(Stored data)
*** Begin section ***

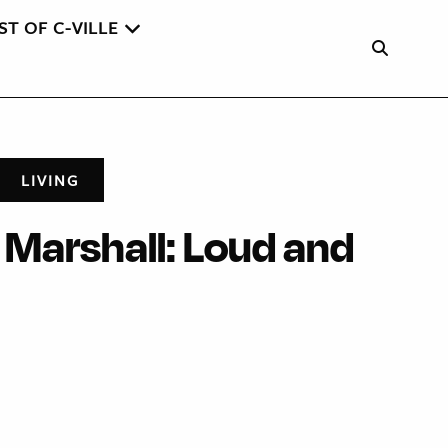
ST OF C-VILLE
LIVING
Marshall: Loud and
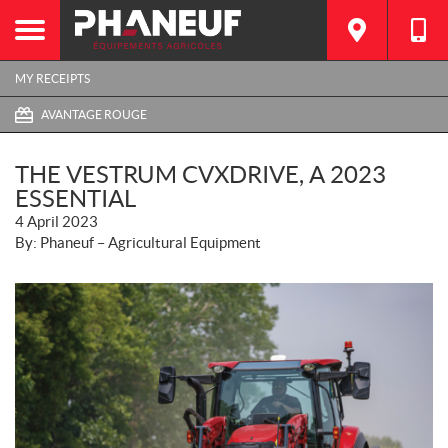
MY RECEIPTS
AVANTAGE ROUGE
THE VESTRUM CVXDRIVE, A 2023
ESSENTIAL
4 April 2023
By: Phaneuf – Agricultural Equipment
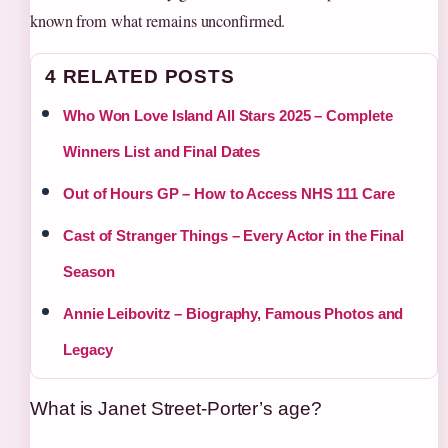
known from what remains unconfirmed.
4 RELATED POSTS
Who Won Love Island All Stars 2025 – Complete
Winners List and Final Dates
Out of Hours GP – How to Access NHS 111 Care
Cast of Stranger Things – Every Actor in the Final
Season
Annie Leibovitz – Biography, Famous Photos and
Legacy
What is Janet Street-Porter’s age?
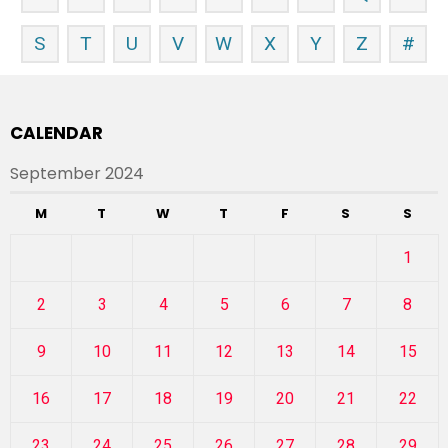
S
T
U
V
W
X
Y
Z
#
CALENDAR
September 2024
M
T
W
T
F
S
S
1
2
3
4
5
6
7
8
9
10
11
12
13
14
15
16
17
18
19
20
21
22
23
24
25
26
27
28
29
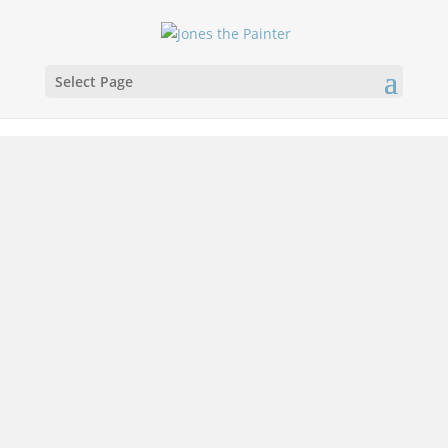
Select Page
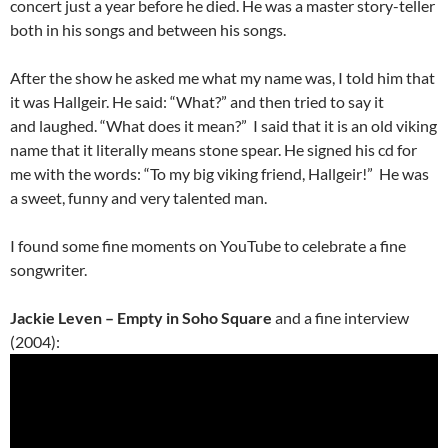
concert just a year before he died. He was a master story-teller
both in his songs and between his songs.
After the show he asked me what my name was, I told him that
it was Hallgeir. He said: “What?” and then tried to say it
and laughed. “What does it mean?” I said that it is an old viking
name that it literally means stone spear. He signed his cd for
me with the words: “To my big viking friend, Hallgeir!” He was
a sweet, funny and very talented man.
I found some fine moments on YouTube to celebrate a fine
songwriter.
Jackie Leven – Empty in Soho Square
and a fine interview
(2004):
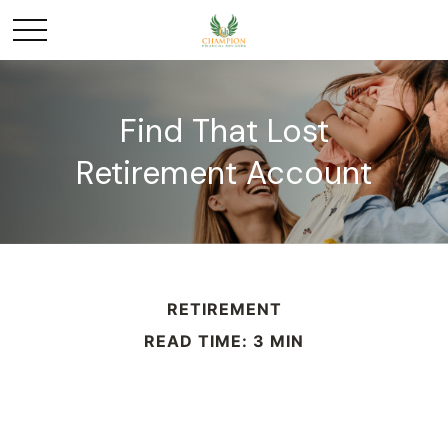
Find That Lost
Retirement Account
RETIREMENT
READ TIME: 3 MIN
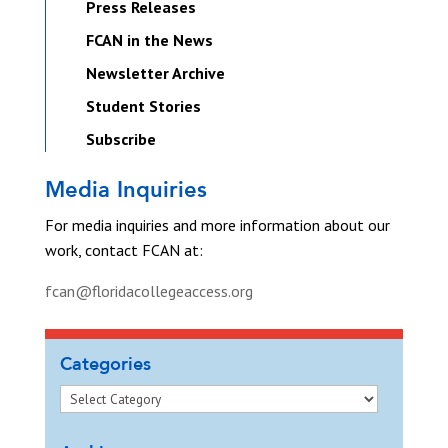
Press Releases
FCAN in the News
Newsletter Archive
Student Stories
Subscribe
Media Inquiries
For media inquiries and more information about our
work, contact FCAN at:
fcan@floridacollegeaccess.org
Categories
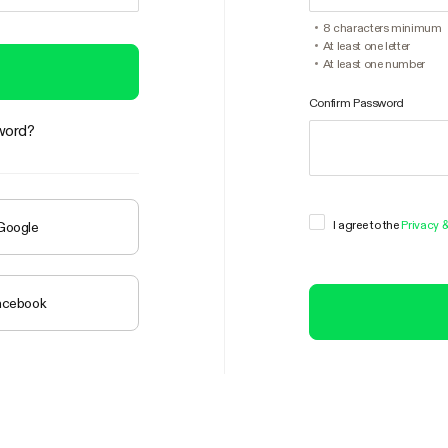
8 characters minimum
At least one letter
At least one number
Confirm Password
word?
I agree to the
Privacy 
 Google
Facebook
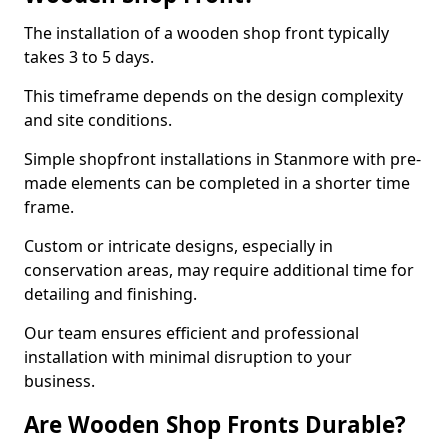
The installation of a wooden shop front typically
takes 3 to 5 days.
This timeframe depends on the design complexity
and site conditions.
Simple shopfront installations in Stanmore with pre-
made elements can be completed in a shorter time
frame.
Custom or intricate designs, especially in
conservation areas, may require additional time for
detailing and finishing.
Our team ensures efficient and professional
installation with minimal disruption to your
business.
Are Wooden Shop Fronts Durable?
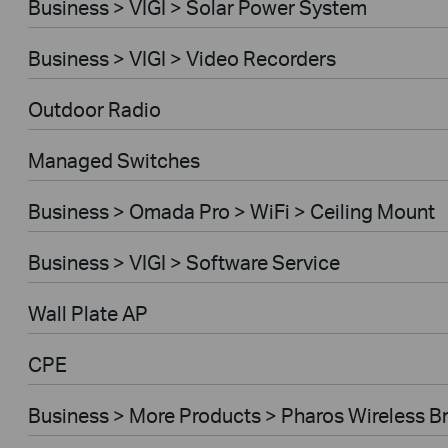
Business > VIGI > Solar Power System
Business > VIGI > Video Recorders
Outdoor Radio
Managed Switches
Business > Omada Pro > WiFi > Ceiling Mount
Business > VIGI > Software Service
Wall Plate AP
CPE
Business > More Products > Pharos Wireless B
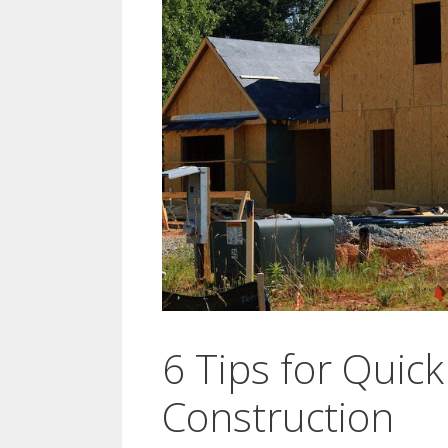
6 Tips for Quick
Construction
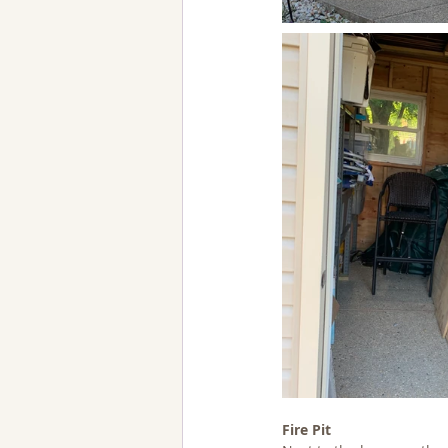
Fire Pit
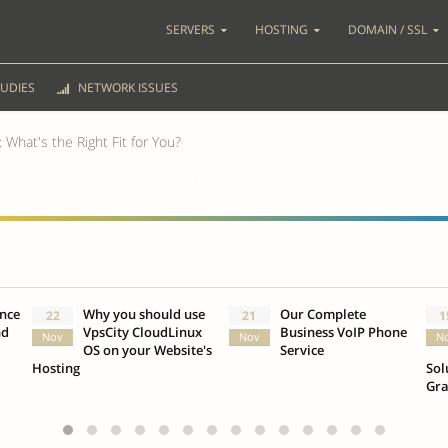
SERVERS
HOSTING
DOMAIN / SSL
UDIES
NETWORK ISSUES
 What's the Right Fit for You?
hat's the Right Fit for You?
ence
Why you should use
Our Complete
22
21
1
nd
VpsCity CloudLinux
Business VoIP Phone
Nov
Nov
N
OS on your Website's
Service
Hosting
Sol
Gr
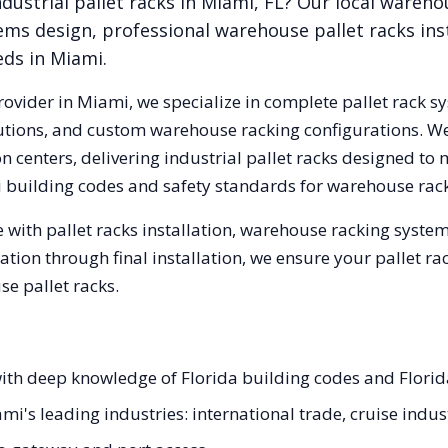
dustrial pallet racks in
Miami
,
FL
? Our local wareho
ems design, professional warehouse pallet racks inst
eds in
Miami
.
rovider in
Miami
, we specialize in complete pallet rack sy
olutions, and custom warehouse racking configurations. 
 centers, delivering industrial pallet racks designed to 
i
building codes and safety standards for warehouse rack
 with pallet racks installation, warehouse racking syste
tation through final installation, we ensure your pallet 
e pallet racks.
 with deep knowledge of Florida building codes and Flori
ami's leading industries: international trade, cruise indus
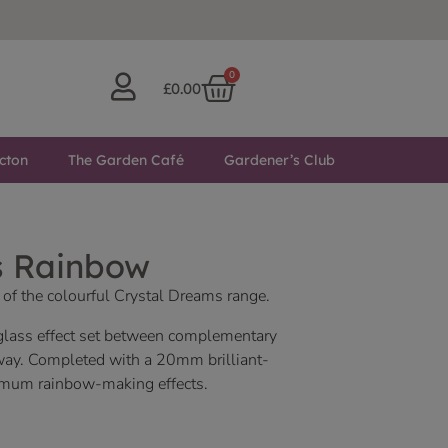
0
£
0.00
cton
The Garden Café
Gardener’s Club
s Rainbow
 of the colourful Crystal Dreams range.
 glass effect set between complementary
way. Completed with a 20mm brilliant-
ximum rainbow-making effects.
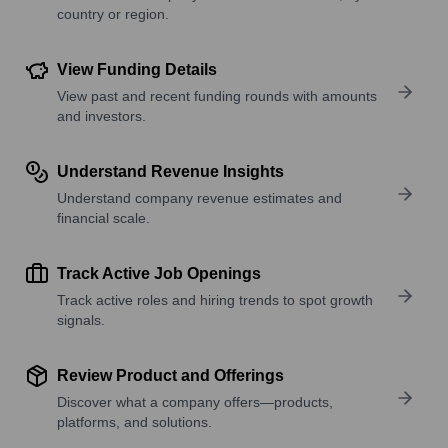
country or region.
View Funding Details
View past and recent funding rounds with amounts
and investors.
Understand Revenue Insights
Understand company revenue estimates and
financial scale.
Track Active Job Openings
Track active roles and hiring trends to spot growth
signals.
Review Product and Offerings
Discover what a company offers—products,
platforms, and solutions.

*** End section ***

Using the entries above, give the number of lines that include "warehouse", with no added words.

## Exercise answer:
4